Great! So greedy, non-possessive repetition is possible. However, I still consider it a major flaw in LPeg that a simple behavior that is the default in most regex flavors, including Lua's heavily simplified regex flavor that we call pattern matching, requires a complicated workaround that isn't immediately obvious. Much of my objection to LPeg would be removed if it would receive an update with native syntax for greedy, non-possessive matching. But at least it's possible.
 
> > > >                 %f[set] Erm ... I think (P(1) - set)^0
> > > >
> > > >   I would have to play around with the %f[set] pattern, not being
> > > > terribly familiar with it, but I think the LPeg I have for it is
> > > > correct if I understand the documentation.
> > >
> > > I don't think so. From my reading of the LPeg docs, this would actually
> > > advance the match position, which %f[set] does not (it matches the empty
> > > string). Also, it seems to fail to test the previous character is not in
> > > the set, only testing the next character, and I'm not sure even that test
> > > is correct.
> >
> >   Then it might be:     (P(1) - set) * #set
> >
> >   This matches one character as long as it isn't in the set, followed by a
> > character in the set, but don't consume the character in the set.
>
> Closer, but not quite. This checks that the character at the current
> matching position is not in the set (and consumes that character) and that
> the next character is in the set. The frontier pattern actually should
> check that the character previous to the current position (i.e. the one
> just matched by the previous pattern token) is not in set and that the
> character at the current position is in the set, and this should all happen
> without consuming any characters from the subject.

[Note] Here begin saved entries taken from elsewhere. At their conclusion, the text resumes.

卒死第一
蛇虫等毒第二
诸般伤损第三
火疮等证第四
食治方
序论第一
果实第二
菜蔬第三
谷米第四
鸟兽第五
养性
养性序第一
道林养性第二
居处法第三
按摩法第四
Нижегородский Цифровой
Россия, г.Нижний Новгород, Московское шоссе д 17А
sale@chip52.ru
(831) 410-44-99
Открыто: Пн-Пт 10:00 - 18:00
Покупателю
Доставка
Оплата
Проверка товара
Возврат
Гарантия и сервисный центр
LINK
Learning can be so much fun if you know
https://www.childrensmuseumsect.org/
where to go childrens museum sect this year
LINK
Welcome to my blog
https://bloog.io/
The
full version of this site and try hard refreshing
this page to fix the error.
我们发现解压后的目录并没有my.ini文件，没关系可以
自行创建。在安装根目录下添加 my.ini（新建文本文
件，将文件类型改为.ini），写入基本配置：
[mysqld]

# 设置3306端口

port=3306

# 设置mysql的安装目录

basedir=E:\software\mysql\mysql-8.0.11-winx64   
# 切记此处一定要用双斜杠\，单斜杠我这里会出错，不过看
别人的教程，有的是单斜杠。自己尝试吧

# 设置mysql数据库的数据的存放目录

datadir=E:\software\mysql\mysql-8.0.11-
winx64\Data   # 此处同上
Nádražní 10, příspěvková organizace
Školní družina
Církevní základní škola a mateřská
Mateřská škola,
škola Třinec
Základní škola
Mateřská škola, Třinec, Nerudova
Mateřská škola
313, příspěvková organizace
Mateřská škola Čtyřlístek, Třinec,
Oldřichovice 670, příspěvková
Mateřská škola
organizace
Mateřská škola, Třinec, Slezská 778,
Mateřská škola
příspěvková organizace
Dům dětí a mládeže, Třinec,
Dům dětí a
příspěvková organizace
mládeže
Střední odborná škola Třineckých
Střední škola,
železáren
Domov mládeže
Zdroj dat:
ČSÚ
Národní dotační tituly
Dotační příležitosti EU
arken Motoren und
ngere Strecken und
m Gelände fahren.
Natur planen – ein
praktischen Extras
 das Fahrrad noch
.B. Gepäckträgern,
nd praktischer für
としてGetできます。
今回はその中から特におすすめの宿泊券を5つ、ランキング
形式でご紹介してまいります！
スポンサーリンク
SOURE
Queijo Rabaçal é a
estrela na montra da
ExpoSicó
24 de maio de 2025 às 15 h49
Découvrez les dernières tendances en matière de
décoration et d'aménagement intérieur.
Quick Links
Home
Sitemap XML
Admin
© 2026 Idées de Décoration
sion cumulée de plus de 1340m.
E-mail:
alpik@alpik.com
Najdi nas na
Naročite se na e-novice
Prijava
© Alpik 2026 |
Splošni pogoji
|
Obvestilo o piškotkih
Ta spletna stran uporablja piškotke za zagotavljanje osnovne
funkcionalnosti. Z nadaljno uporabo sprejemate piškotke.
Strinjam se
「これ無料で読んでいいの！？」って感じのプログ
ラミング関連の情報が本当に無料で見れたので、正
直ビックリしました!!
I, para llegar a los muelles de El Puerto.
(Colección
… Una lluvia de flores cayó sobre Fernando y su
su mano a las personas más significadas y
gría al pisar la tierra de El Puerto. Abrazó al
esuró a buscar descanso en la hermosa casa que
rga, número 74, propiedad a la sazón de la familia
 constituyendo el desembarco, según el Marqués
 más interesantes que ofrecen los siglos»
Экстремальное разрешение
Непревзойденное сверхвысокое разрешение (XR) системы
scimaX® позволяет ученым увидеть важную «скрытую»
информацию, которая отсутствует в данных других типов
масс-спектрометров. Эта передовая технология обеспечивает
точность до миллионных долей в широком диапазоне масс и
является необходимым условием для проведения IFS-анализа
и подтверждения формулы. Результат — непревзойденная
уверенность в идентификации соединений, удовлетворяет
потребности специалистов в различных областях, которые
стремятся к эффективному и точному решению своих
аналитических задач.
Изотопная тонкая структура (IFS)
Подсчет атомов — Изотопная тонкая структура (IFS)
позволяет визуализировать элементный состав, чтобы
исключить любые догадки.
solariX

  Okay, then this should do it:

        lpeg.B(lpeg.P(1) - set) * #set + #set

About lpeg.B():

        Returns a pattern that matches only if the input string at the
        current position is preceded by patt. Pattern patt must match only
        strings with some fixed length, and it cannot contain captures.

        Like the and predicate, this pattern never consumes any input,
        independently of success or failure.

  The bit with lpeg.B() does the check before the current postion, and that
the next character is in the set without consuming the input.  The "+ #set"
is for the case when we're at the start of the input and there is no input
prior to the frontier.

  -spc

Hmm. I had completely missed the B function. This looks like it would work in the middle of the string. However, frontier patterns have interesting behaviors at either end of the subject string. Specifically, they will treat the string as if it is both prefixed and suffixed by a "\0". I'm not sure how this would be implemented. I think you would have to read the set to decide if "\0" is in the set or not, then write a P(-1) or P(1) as necessary as the set when a frontier pattern is at the beginning or end of a Lua pattern. However, this doesn't handle the case of a frontier pattern in the middle of a Lua string, preceded or followed only by repetition that can (but doesn't always) match nothing. This edge case seems to be the only thing left for LPeg to fully duplicate Lua patterns.

Thanks for the help in figuring out LPeg. Now that I understand it a lot better, if I have time amidst my schoolwork (and that's a big if), I might make a deep dive into LPeg and experiment with writing a module that reimplements the entire Lua pattern system using LPeg.